Unattended candles are believed to be the cause of a house fire where a girl and her parents were found dead earlier this week.

Nanaimo Fire and Rescue revealed the suspected cause of the Nicol Street blaze Friday. Firefighters said they've finished their investigation and the fire has been deemed accidental.

The fire appears to have started in the kitchen area early Tuesday morning, Nanaimo Fire Chief Karen Fry said at a news conference.

It was an oxygen-deprived fire, she said, so it was likely burning for a long time with cooling down periods before it ignited further. Eventually, it was large enough to attract the attention of passersby.

"Candles are one of the leading causes of fires and they're very dangerous," Fry warned.

She added that there was nothing to suggest the laneway house had working smoke detectors, which is something investigators often come across.

It is unclear whether there were working smoke detectors in the laneway house. The fire was what brought emergency officials to the home on Tuesday afternoon, but the cause of the family's deaths has not yet been revealed.

The RCMP told CTV Vancouver Island that the investigation into cause of death is now in the hands of the B.C. Coroners Service, and that Mounties have completed their investigation. Fry said so far the case is not suspicious in nature but that they'll await the coroner's results.

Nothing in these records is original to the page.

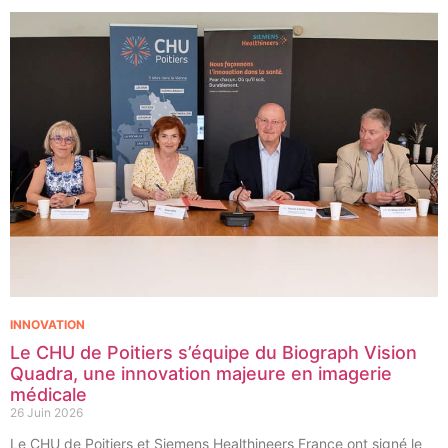
cancers pédiatriques.
INNOVATION
Le CHU de Poitiers s’équipe du Biograph Vision
Quadra, une innovation majeure en imagerie
médicale
26 Juin 2026
Le CHU de Poitiers et Siemens Healthineers France ont signé le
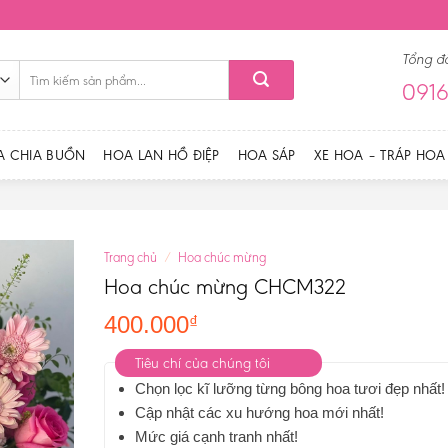
Tổng đ
Tìm
0916
kiếm:
A CHIA BUỒN
HOA LAN HỒ ĐIỆP
HOA SÁP
XE HOA – TRÁP HOA
Trang chủ
/
Hoa chúc mừng
Hoa chúc mừng CHCM322
400.000
₫
Tiêu chí của chúng tôi
Chọn lọc kĩ lưỡng từng bông hoa tươi đẹp nhất!
Cập nhật các xu hướng hoa mới nhất!
Mức giá cạnh tranh nhất!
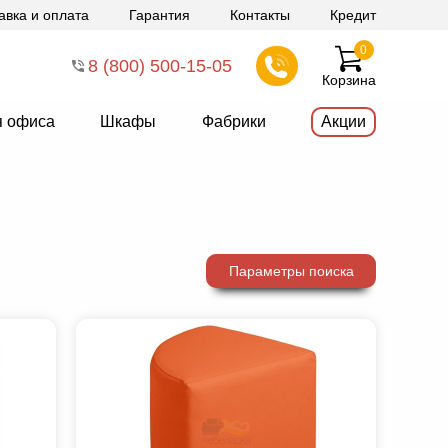
авка и оплата
Гарантия
Контакты
Кредит
0
8 (800) 500-15-05
Корзина
я офиса
Шкафы
Фабрики
Акции
Параметры поиска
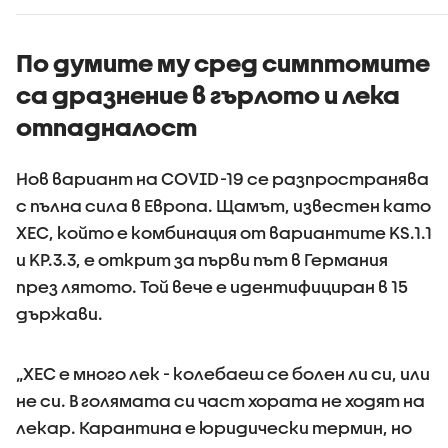
По думите му сред симптомите
са дразнение в гърлото и лека
отпадналост
Нов вариант на COVID-19 се разпространява
с пълна сила в Европа. Щамът, известен като
XEC, който е комбинация от вариантите KS.1.1
и KP.3.3, е открит за първи път в Германия
през лятото. Той вече е идентифициран в 15
държави.
„ХЕС е много лек - колебаеш се болен ли си, или
не си. В голямата си част хората не ходят на
лекар. Карантина е юридически термин, но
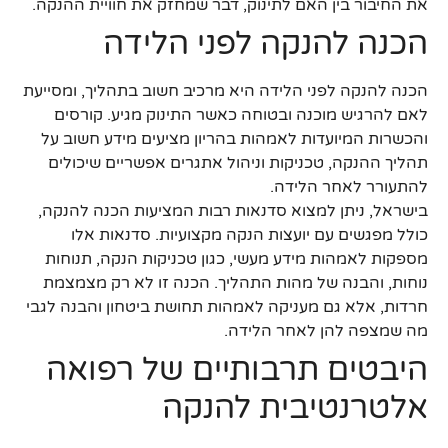
את החיבור בין האם לתינוק, דבר שמחזק את חוויית ההנקה.
הכנה להנקה לפני הלידה
הכנה להנקה לפני הלידה היא מרכיב חשוב בתהליך, ומסייעת
לאם להרגיש מוכנה ובטוחה כאשר התינוק מגיע. קורסים
והכשרות המיועדות לאמהות בהריון מציעים מידע חשוב על
תהליך ההנקה, טכניקות וניהול אתגרים אפשריים שיכולים
להתעורר לאחר הלידה.
בישראל, ניתן למצוא סדנאות רבות המציעות הכנה להנקה,
כולל מפגשים עם יועצות הנקה מקצועיות. סדנאות אלו
מספקות לאמהות מידע מעשי, כגון טכניקות הנקה, תנוחות
נוחות, והבנה של מהות התהליך. הכנה זו לא רק מצמצמת
חרדות, אלא גם מעניקה לאמהות תחושת ביטחון והבנה לגבי
מה שמצפה להן לאחר הלידה.
היבטים תרבותיים של רפואה
אלטרנטיבית להנקה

The bodies of Jason Stephenson, Amberlee Scarr and their seven-year-old daughter Piper Stephenson were first uncovered by firefighters called in by bystanders who broke windows and shouted to try to get people outside.

Fry said the family was involved in the community and known to many – including some people she worked with.

"We're grieving with the family," she said.

The chief could not comment on what the family's condition was before the fire, why they were unable to get out or what time they died. Those details will likely be included in the coroner's report.

Earlier this week, RCMP Cpl. Jon Stuart said the fire was small enough that first responders likely wouldn't expect to find bodies, but that it is not something they generally anticipate.

CTV News has obtained video of the crime scene showing bodies that do not appear to be burned, however, smoke inhalation could be a possible cause of death, according to Stuart.

He said investigators will follow up with the BC Coroner's Service to determine the cause of death. Police said there is nothing to suggest foul play at this point, but that they're not yet ready to rule it out.

An online fundraiser has been set up to help the family cover the costs of funeral arrangements for the mother and daughter. The page raised more than $9,000 of its $10,000 goal in a single day.

The page's creator wrote that any money left over will be left in trust to Scarr's surviving sons Benson and Adam. Many who donated wrote about Scarr's "huge heart" and sense of humour, and expressed their sympathies for the family.